- [TASK INSTRUCTIONS] Please return the listing below word for word, minus its pictures.

- [SUPPLIED DATA]

__________________________________________________

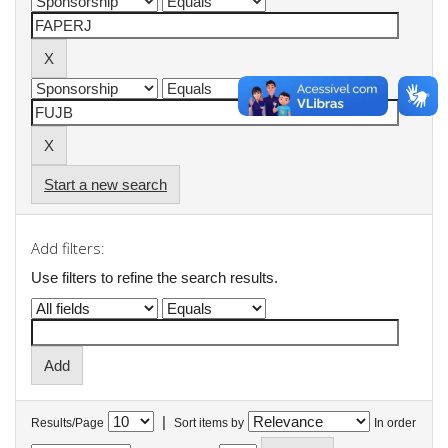
Start a new search
Add filters:
Use filters to refine the search results.
|
Results/Page
Sort items by
In order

__________________________________________________

- [SOLUTION TO THE EXERCISE]
Start a new search
Add filters:
Use filters to refine the search results.
|
Results/Page
Sort items by
In order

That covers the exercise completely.